Exercise aim:
Word-for-word reproduction, images excluded: copy every entry below.

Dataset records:

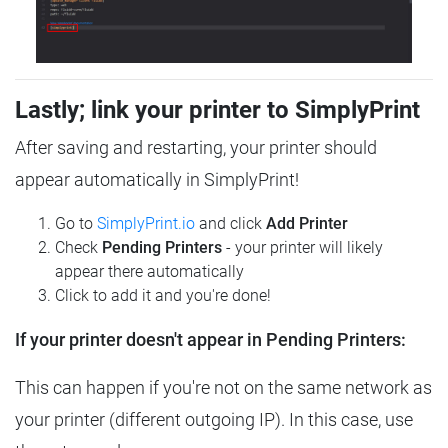
Lastly; link your printer to SimplyPrint
After saving and restarting, your printer should
appear automatically in SimplyPrint!
Go to
SimplyPrint.io
and click
Add Printer
Check
Pending Printers
- your printer will likely
appear there automatically
Click to add it and you're done!
If your printer doesn't appear in Pending Printers:
This can happen if you're not on the same network as
your printer (different outgoing IP). In this case, use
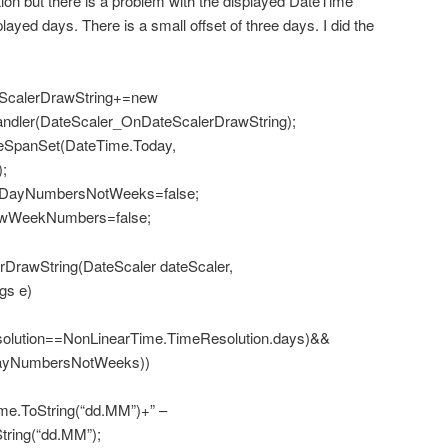
on but there is a problem with the displayed DateTime
layed days. There is a small offset of three days. I did the
teScalerDrawString+=new
ndler(DateScaler_OnDateScalerDrawString);
eSpanSet(DateTime.Today,
;
eDayNumbersNotWeeks=false;
owWeekNumbers=false;
DrawString(DateScaler dateScaler,
gs e)
olution==NonLinearTime.TimeResolution.days)&&
eDayNumbersNotWeeks))
ToString(“dd.MM”)+” –
tring(“dd.MM”);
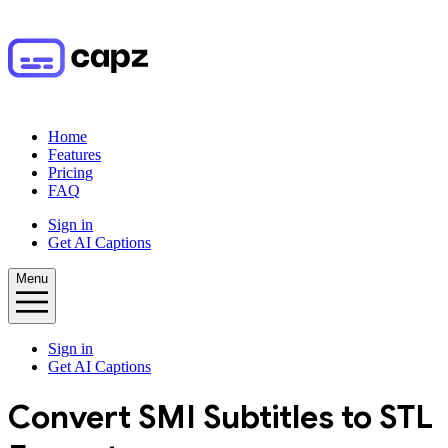
Home
Features
Pricing
FAQ
Sign in
Get AI Captions
Menu
Sign in
Get AI Captions
Convert
SMI
Subtitles to
STL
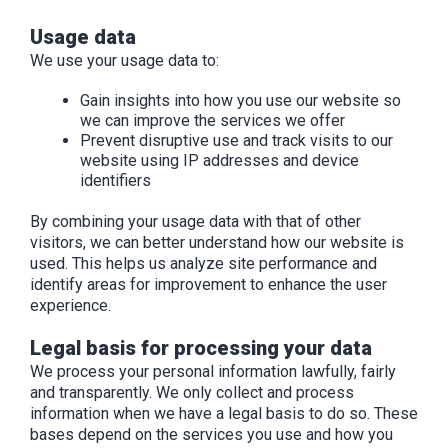
Usage data
We use your usage data to:
Gain insights into how you use our website so
we can improve the services we offer
Prevent disruptive use and track visits to our
website using IP addresses and device
identifiers
By combining your usage data with that of other
visitors, we can better understand how our website is
used. This helps us analyze site performance and
identify areas for improvement to enhance the user
experience.
Legal basis for processing your data
We process your personal information lawfully, fairly
and transparently. We only collect and process
information when we have a legal basis to do so. These
bases depend on the services you use and how you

Answer area:
Lastly; link your printer to SimplyPrint
After saving and restarting, your printer should
appear automatically in SimplyPrint!
Go to
SimplyPrint.io
and click
Add Printer
Check
Pending Printers
- your printer will likely
appear there automatically
Click to add it and you're done!
If your printer doesn't appear in Pending Printers:
This can happen if you're not on the same network as
your printer (different outgoing IP). In this case, use
on but there is a problem with the displayed DateTime
layed days. There is a small offset of three days. I did the
teScalerDrawString+=new
ndler(DateScaler_OnDateScalerDrawString);
eSpanSet(DateTime.Today,
;
eDayNumbersNotWeeks=false;
owWeekNumbers=false;
DrawString(DateScaler dateScaler,
gs e)
olution==NonLinearTime.TimeResolution.days)&&
eDayNumbersNotWeeks))
ToString(“dd.MM”)+” –
tring(“dd.MM”);
Home
Features
Pricing
FAQ
Sign in
Get AI Captions
Menu
Sign in
Get AI Captions
Convert
SMI
Subtitles to
STL
Usage data
We use your usage data to:
Gain insights into how you use our website so
we can improve the services we offer
Prevent disruptive use and track visits to our
website using IP addresses and device
identifiers
By combining your usage data with that of other
visitors, we can better understand how our website is
used. This helps us analyze site performance and
identify areas for improvement to enhance the user
experience.
Legal basis for processing your data
We process your personal information lawfully, fairly
and transparently. We only collect and process
information when we have a legal basis to do so. These
bases depend on the services you use and how you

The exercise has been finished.